In 1986, my partner and I had just completed supervising the construction of the maitri space awareness practice rooms at Naropa. And Chogyam Trungpa Rinpoche came down for a tour. And this was a year before he died and he wasn’t speaking much. So we toured the rooms and we wanted to verify that things were correct—the color, the postures, the lighting, the whole set-up. And we wanted his feedback on that. Which was good. We had a good meeting. So we got to the end, and we were standing there in this kind of awkward, long pause, and I finally had a chance to ask my burning question, which was: what’s the therapeutic effect of the maitri practice? I asked him something like, “What is the after effect of doing this practice?” And he looked at me for a long moment and frowned, which was a wilting frown, for me—a wilting experience. Something in me collapsed, for a moment, and I said, “Oh, there is not literal carryover, it’s more like a natural carryover!” 

And he smiled.

So, you know, it has this quality—and I think this was mentioned also in the reading—you put a lot of effort into it, and then there is a kind of a casual abandonment of the outcome, or the effect, that one might look for. Which I think also applies to therapeutic work. Therapeutic carryover. We have this tendency to look for the effect of our virtuous action. We look for it; we peek. And so there is this kind of casual quality, at certain points, which for me came to be known as “natural carryover.” And I am not quite sure where that phrase came from, but it came from a frown, I suppose.
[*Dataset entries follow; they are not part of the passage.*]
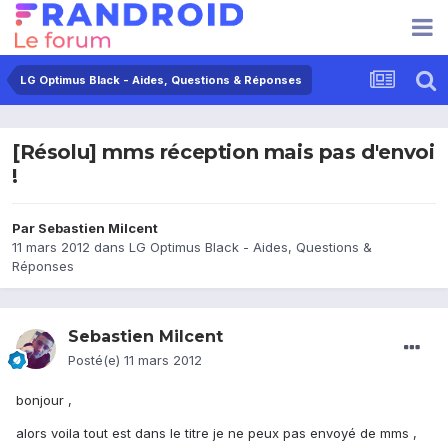
LG Optimus Black - Aides, Questions & Réponses
[Résolu] mms réception mais pas d'envoi
!
Par
Sebastien Milcent
11 mars 2012
dans
LG Optimus Black - Aides, Questions &
Réponses
Sebastien Milcent
Posté(e)
11 mars 2012
bonjour ,
alors voila tout est dans le titre je ne peux pas envoyé de mms ,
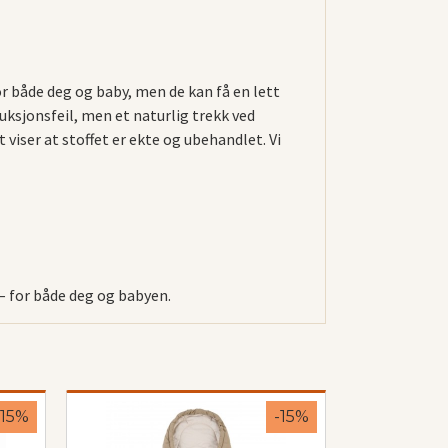
or både deg og baby, men de kan få en lett
uksjonsfeil, men et naturlig trekk ved
viser at stoffet er ekte og ubehandlet. Vi
 – for både deg og babyen.
-15%
-15%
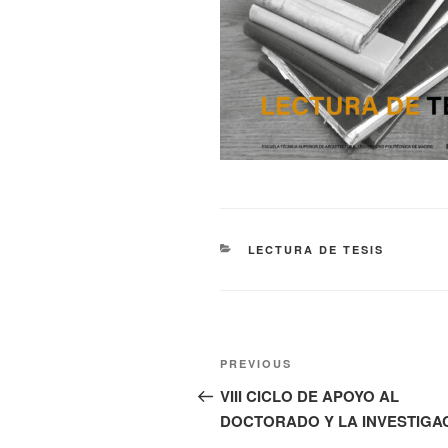
CATEGORIES
LECTURA DE TESIS
Navegación
Previous
PREVIOUS
de
Post
VIII CICLO DE APOYO AL
entradas
DOCTORADO Y LA INVESTIGA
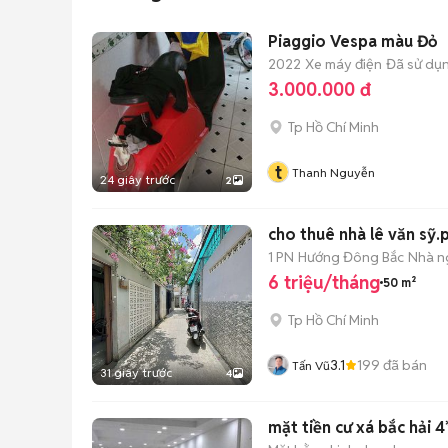
Piaggio Vespa màu Đỏ
2022
Xe máy điện
Đã sử dụ
3.000.000 đ
Tp Hồ Chí Minh
t
Thanh Nguyễn
24 giây trước
2
cho thuê nhà lê văn sỹ.
1 PN
Hướng Đông Bắc
Nhà n
6 triệu/tháng
50 m²
Tp Hồ Chí Minh
3.1
199
đã bán
Tấn Vũ
31 giây trước
4
mặt tiền cư xá bắc hải 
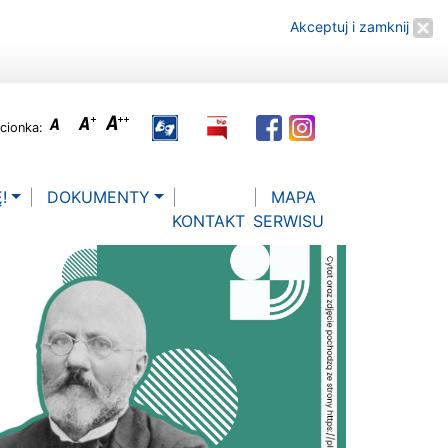
Akceptuj i zamknij
cionka:
!
DOKUMENTY
MAPA
KONTAKT
SERWISU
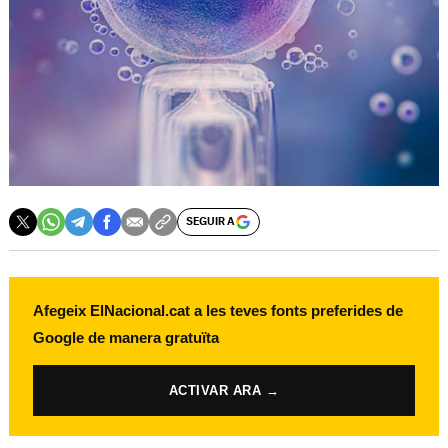
SEGUIR A
Afegeix ElNacional.cat a les teves fonts preferides de
Google de manera gratuïta
ACTIVAR ARA →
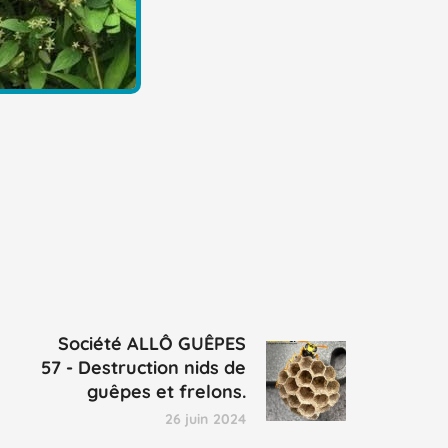
Société ALLÔ GUÊPES
57 - Destruction nids de
guêpes et frelons.
26 juin 2024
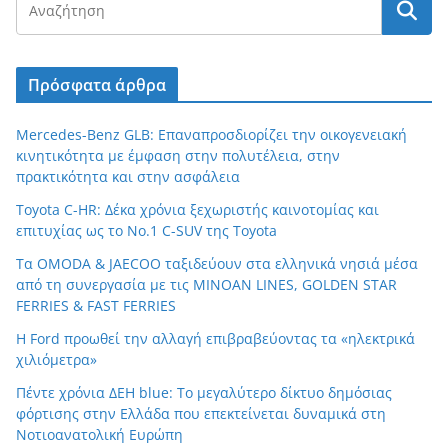
Πρόσφατα άρθρα
Mercedes-Benz GLB: Επαναπροσδιορίζει την οικογενειακή
κινητικότητα με έμφαση στην πολυτέλεια, στην
πρακτικότητα και στην ασφάλεια
Toyota C-HR: Δέκα χρόνια ξεχωριστής καινοτομίας και
επιτυχίας ως το Νο.1 C-SUV της Toyota
Τα OMODA & JAECOO ταξιδεύουν στα ελληνικά νησιά μέσα
από τη συνεργασία με τις MINOAN LINES, GOLDEN STAR
FERRIES & FAST FERRIES
Η Ford προωθεί την αλλαγή επιβραβεύοντας τα «ηλεκτρικά
χιλιόμετρα»
Πέντε χρόνια ΔΕΗ blue: Το μεγαλύτερο δίκτυο δημόσιας
φόρτισης στην Ελλάδα που επεκτείνεται δυναμικά στη
Νοτιοανατολική Ευρώπη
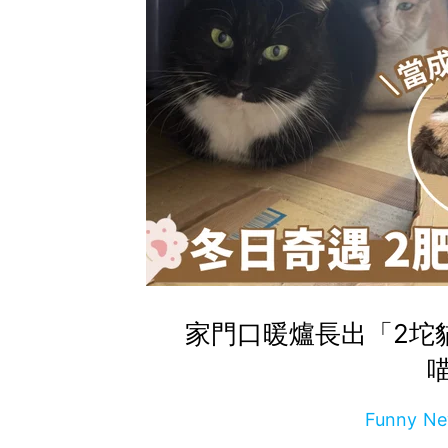
家門口暖爐長出「2坨
Funny 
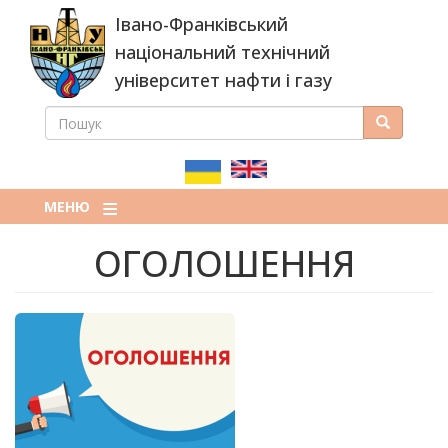
Перейти
Івано-Франківський
до
основного
національний технічний
вмісту
університет нафти і газу
ПОШУК
Пошук
ПОШУКОВА
ФОРМА
МЕНЮ
ОГОЛОШЕННЯ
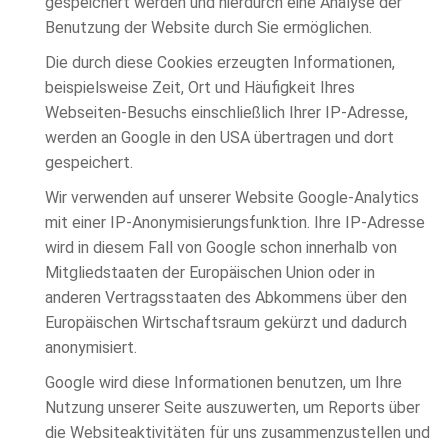
gespeichert werden und hierdurch eine Analyse der
Benutzung der Website durch Sie ermöglichen.
Die durch diese Cookies erzeugten Informationen,
beispielsweise Zeit, Ort und Häufigkeit Ihres
Webseiten-Besuchs einschließlich Ihrer IP-Adresse,
werden an Google in den USA übertragen und dort
gespeichert.
Wir verwenden auf unserer Website Google-Analytics
mit einer IP-Anonymisierungsfunktion. Ihre IP-Adresse
wird in diesem Fall von Google schon innerhalb von
Mitgliedstaaten der Europäischen Union oder in
anderen Vertragsstaaten des Abkommens über den
Europäischen Wirtschaftsraum gekürzt und dadurch
anonymisiert.
Google wird diese Informationen benutzen, um Ihre
Nutzung unserer Seite auszuwerten, um Reports über
die Websiteaktivitäten für uns zusammenzustellen und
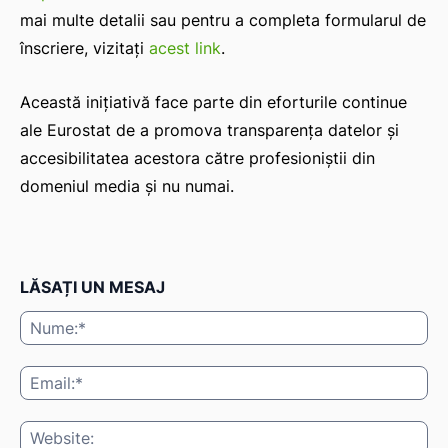
mai multe detalii sau pentru a completa formularul de
înscriere, vizitați
acest link
.
Această inițiativă face parte din eforturile continue
ale Eurostat de a promova transparența datelor și
accesibilitatea acestora către profesioniștii din
domeniul media și nu numai.
LĂSAȚI UN MESAJ
Nu
Ema
Web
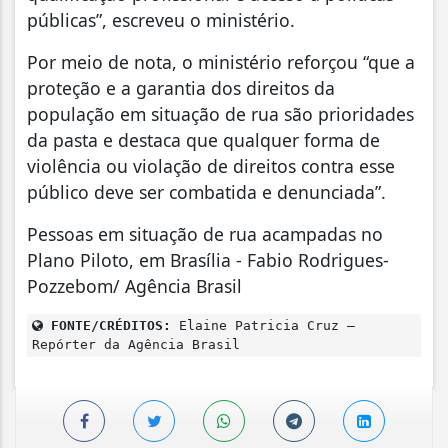
públicas”, escreveu o ministério.
Por meio de nota, o ministério reforçou “que a
proteção e a garantia dos direitos da
população em situação de rua são prioridades
da pasta e destaca que qualquer forma de
violência ou violação de direitos contra esse
público deve ser combatida e denunciada”.
Pessoas em situação de rua acampadas no
Plano Piloto, em Brasília - Fabio Rodrigues-
Pozzebom/ Agência Brasil
FONTE/CRÉDITOS:
Elaine Patricia Cruz –
Repórter da Agência Brasil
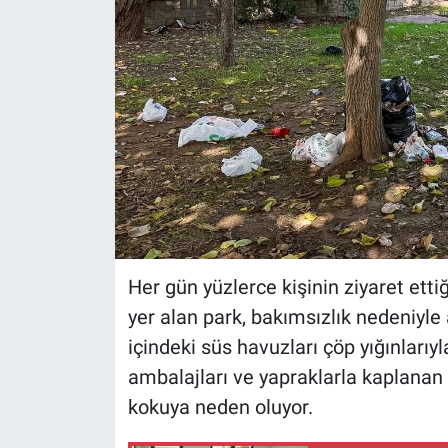
Her gün yüzlerce kişinin ziyaret etti
yer alan park, bakımsızlık nedeniyle
içindeki süs havuzları çöp yığınlarıyl
ambalajları ve yapraklarla kaplanan
kokuya neden oluyor.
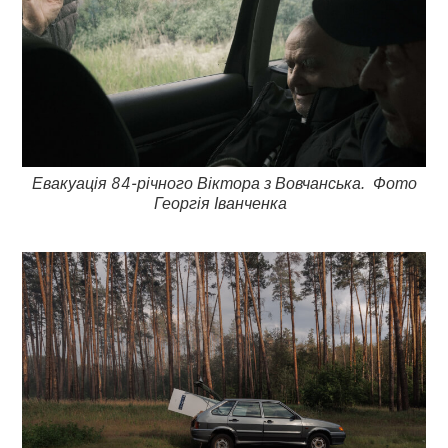
Евакуація 84-річного Віктора з Вовчанська. Фото
Георгія Іванченка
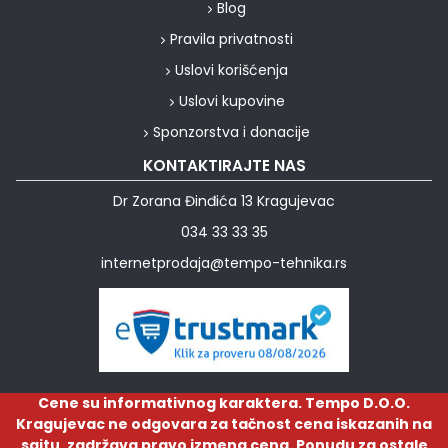
Blog
Pravila privatnosti
Uslovi korišćenja
Uslovi kupovine
Sponzorstva i donacije
KONTAKTIRAJTE NAS
Dr Zorana Đinđića 13 Kragujevac
034 33 33 35
internetprodaja@tempo-tehnika.rs
Cene su informativnog karaktera. Tempo D.O.O.
Kragujevac ne odgovara za tačnost cena iskazanih na
sajtu, zadržava pravo izmena cena. Ponudu za ostale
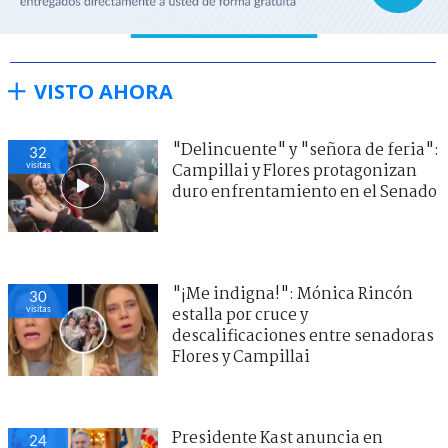
VISTO AHORA
"Delincuente" y "señora de feria":
32
visitas
Campillai y Flores protagonizan
duro enfrentamiento en el Senado
"¡Me indigna!": Mónica Rincón
30
visitas
estalla por cruce y
descalificaciones entre senadoras
Flores y Campillai
Presidente Kast anuncia en
24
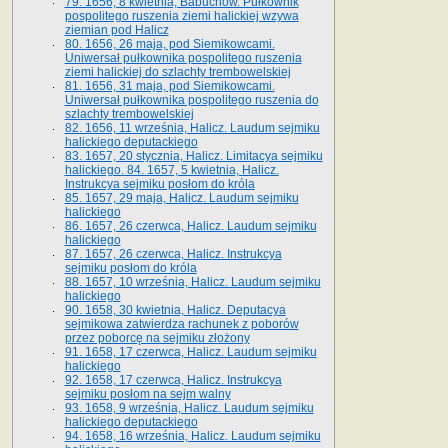
79. 1656, 8 kwietnia, Babuchów. Pułkownik
pospolitego ruszenia ziemi halickiej wzywa
ziemian pod Halicz
80. 1656, 26 maja, pod Siemikowcami.
Uniwersał pułkownika pospolitego ruszenia
ziemi halickiej do szlachty trembowelskiej
81. 1656, 31 maja, pod Siemikowcami.
Uniwersał pułkownika pospolitego ruszenia do
szlachty trembowelskiej
82. 1656, 11 września, Halicz. Laudum sejmiku
halickiego deputackiego
83. 1657, 20 stycznia, Halicz. Limitacya sejmiku
halickiego. 84. 1657, 5 kwietnia, Halicz.
Instrukcya sejmiku posłom do króla
85. 1657, 29 maja, Halicz. Laudum sejmiku
halickiego
86. 1657, 26 czerwca, Halicz. Laudum sejmiku
halickiego
87. 1657, 26 czerwca, Halicz. Instrukcya
sejmiku posłom do króla
88. 1657, 10 września, Halicz. Laudum sejmiku
halickiego
90. 1658, 30 kwietnia, Halicz. Deputacya
sejmikowa zatwierdza rachunek z poborów
przez poborcę na sejmiku złożony
91. 1658, 17 czerwca, Halicz. Laudum sejmiku
halickiego
92. 1658, 17 czerwca, Halicz. Instrukcya
sejmiku posłom na sejm walny
93. 1658, 9 września, Halicz. Laudum sejmiku
halickiego deputackiego
94. 1658, 16 września, Halicz. Laudum sejmiku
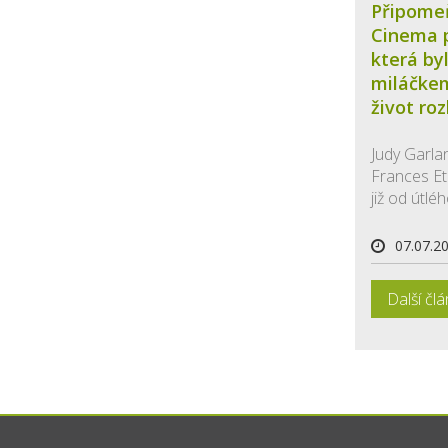
Připome
Cinema p
která by
miláčkem
život ro
Judy Garla
Frances E
již od útléh
07.07.2
Další čl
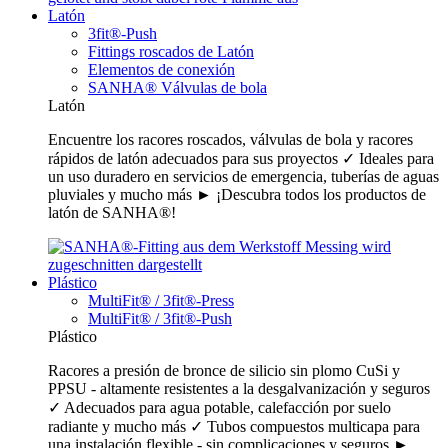
Latón
3fit®-Push
Fittings roscados de Latón
Elementos de conexión
SANHA® Válvulas de bola
Latón
Encuentre los racores roscados, válvulas de bola y racores
rápidos de latón adecuados para sus proyectos ✓ Ideales para
un uso duradero en servicios de emergencia, tuberías de aguas
pluviales y mucho más ► ¡Descubra todos los productos de
latón de SANHA®!
Plástico
MultiFit® / 3fit®-Press
MultiFit® / 3fit®-Push
Plástico
Racores a presión de bronce de silicio sin plomo CuSi y
PPSU - altamente resistentes a la desgalvanización y seguros
✓ Adecuados para agua potable, calefacción por suelo
radiante y mucho más ✓ Tubos compuestos multicapa para
una instalación flexible - sin complicaciones y seguros ►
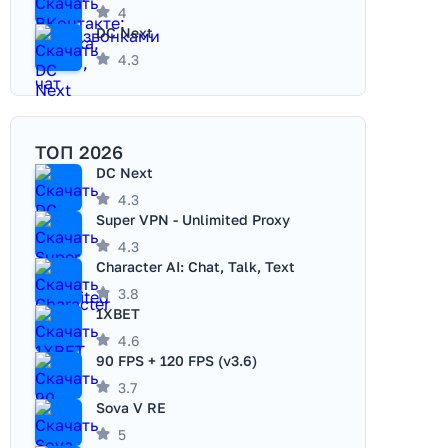
4
DC Next
4.3
ТОП 2026
DC Next
4.3
Super VPN - Unlimited Proxy
4.3
Character AI: Chat, Talk, Text
3.8
1XBET
4.6
90 FPS + 120 FPS (v3.6)
3.7
Sova V RE
5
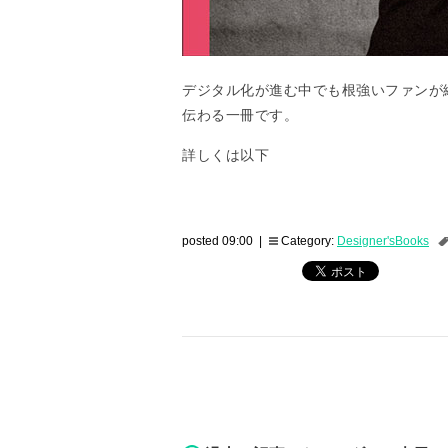
デジタル化が進む中でも根強いファンが
伝わる一冊です。
詳しくは以下
posted 09:00 |
Category:
Designer'sBooks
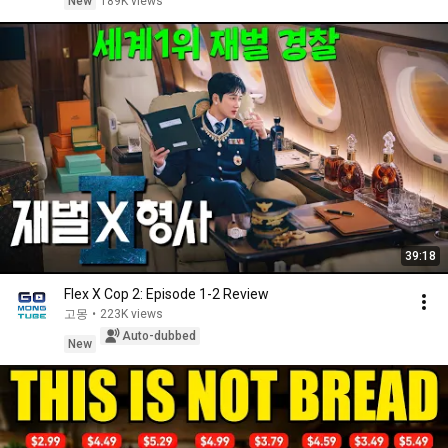
New
189K views
39:18
Flex X Cop 2: Episode 1-2 Review
고몽
•
223K views
Auto-dubbed
New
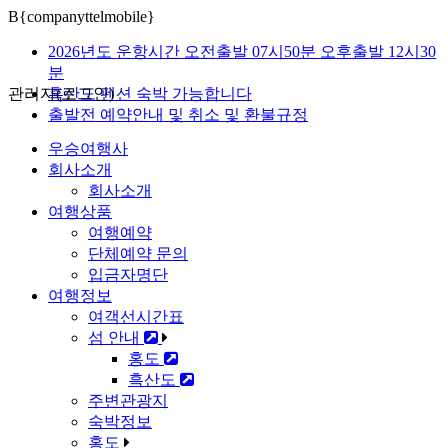
B{companyttelmobile}
2026년도 운항시간 오전출발 07시50분 오후출발 12시30
분
관리자(로그인)
흑산도 펜션 숙박 가능합니다
출발전 예약안내 및 취소 및 환불규정
우승여행사
회사소개
회사소개
여행상품
여행예약
단체예약 문의
입금자명단
여행정보
여객선시간표
섬 안내
홍도
흑산도
주변관광지
숙박정보
홍도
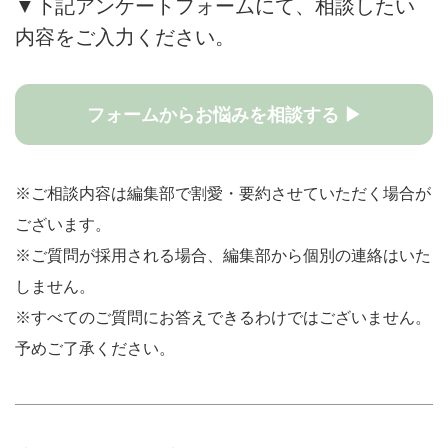
▼下記アンケートフォームにて、相談したい
内容をご入力ください。
フォームからお悩みを相談する ▶
※ご相談内容は編集部で割愛・要約させていただく場合が
ございます。
※ご質問が採用される場合、編集部から個別の連絡はいた
しません。
※すべてのご質問にお答えできるわけではございません。
予めご了承ください。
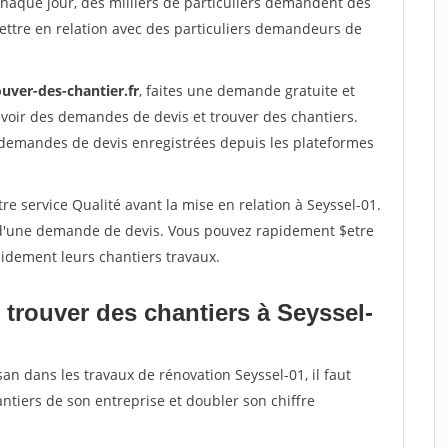
Chaque jour, des milliers de particuliers demandent des
ettre en relation avec des particuliers demandeurs de
uver-des-chantier.fr
, faites une demande gratuite et
voir des demandes de devis et trouver des chantiers.
 demandes de devis enregistrées depuis les plateformes
re service Qualité avant la mise en relation à Seyssel-01.
é d'une demande de devis. Vous pouvez rapidement $etre
apidement leurs chantiers travaux.
 trouver des chantiers à Seyssel-
an dans les travaux de rénovation Seyssel-01, il faut
ntiers de son entreprise et doubler son chiffre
Ed: It is said in the commentaries to this practice that, as one trains in this way, then there is this natural carryover into everyday life. It can go so deeply that in your dreams, your dreams are expressing this care for people, that you are giving up something of yourself. That is the result of this practice. That is also natural carryover, possibly, possibly, but it’s a sign that the practice has entered you fully. When you start dreaming in the same way as you’re living, it is a good sign.

I think we could then end here with a period of straight mindfulness practice, which we were doing at first. This is the usual way of doing tonglen, in any case. It’s a sandwich. We begin with doing mindfulness practice, with following the breath, then relaxing the mind, opening the mind, and then we do tonglen practice. Then the other end of the sandwich is, again, mindfulness practice.